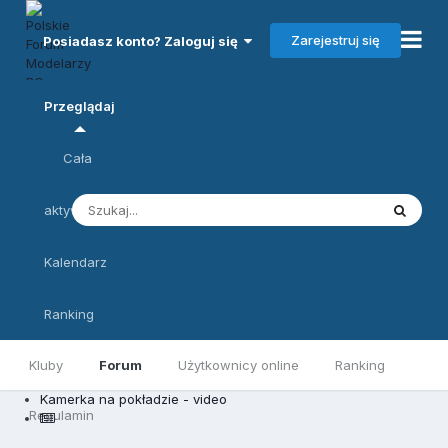
Zarejestruj się
Posiadasz konto? Zaloguj się
Przeglądaj
Cała
aktywność
Kalendarz
Ranking
Kluby
Forum
Użytkownicy online
Ranking
Kamerka na pokładzie - video
Regulamin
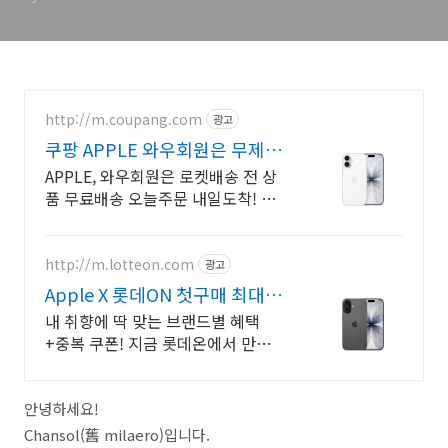
http://m.coupang.com
광고
쿠팡 APPLE 와우회원은 무제한
무료 배송
APPLE, 와우회원은 로켓배송 전 상
품 무료배송 오늘주문 내일도착! 꼭
필요한 제품은 쿠팡에서 더 저렴하
게, 로켓배송으로 더 빠르게!
http://m.lotteon.com
광고
Apple X 롯데ON 첫구매 최대 5
천원 혜택!
내 취향에 딱 맞는 브랜드별 혜택
+중복 쿠폰! 지금 롯데온에서 만나
보세요!
안녕하세요!
Chansol(舊 milaero)입니다.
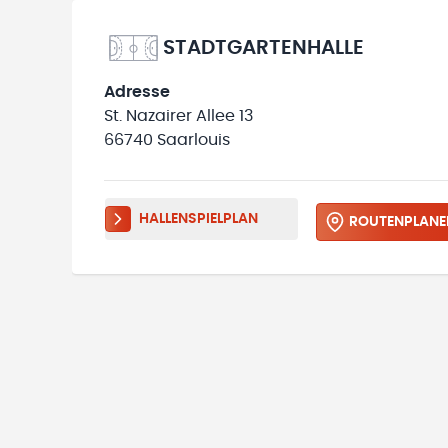
STADTGARTENHALLE
Adresse
St. Nazairer Allee 13
66740 Saarlouis
HALLENSPIELPLAN
ROUTENPLANE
+---+
## [TASK STATEMENT]
Print the listing again exactly as it appears, except for the pictures, which stay out.

## [FINAL ANSWER]
Zarejestruj się
Posiadasz konto? Zaloguj się
Przeglądaj
Cała
aktywność
Kalendarz
Ranking
Kluby
Forum
Użytkownicy online
Ranking
Kamerka na pokładzie - video
Regulamin
http://m.coupang.com
광고
쿠팡 APPLE 와우회원은 무제한
무료 배송
APPLE, 와우회원은 로켓배송 전 상
품 무료배송 오늘주문 내일도착! 꼭
필요한 제품은 쿠팡에서 더 저렴하
게, 로켓배송으로 더 빠르게!
http://m.lotteon.com
광고
Apple X 롯데ON 첫구매 최대 5
천원 혜택!
내 취향에 딱 맞는 브랜드별 혜택
+중복 쿠폰! 지금 롯데온에서 만나
보세요!
안녕하세요!
Chansol(舊 milaero)입니다.
STADTGARTENHALLE
Adresse
St. Nazairer Allee 13
66740 Saarlouis
HALLENSPIELPLAN
ROUTENPLANE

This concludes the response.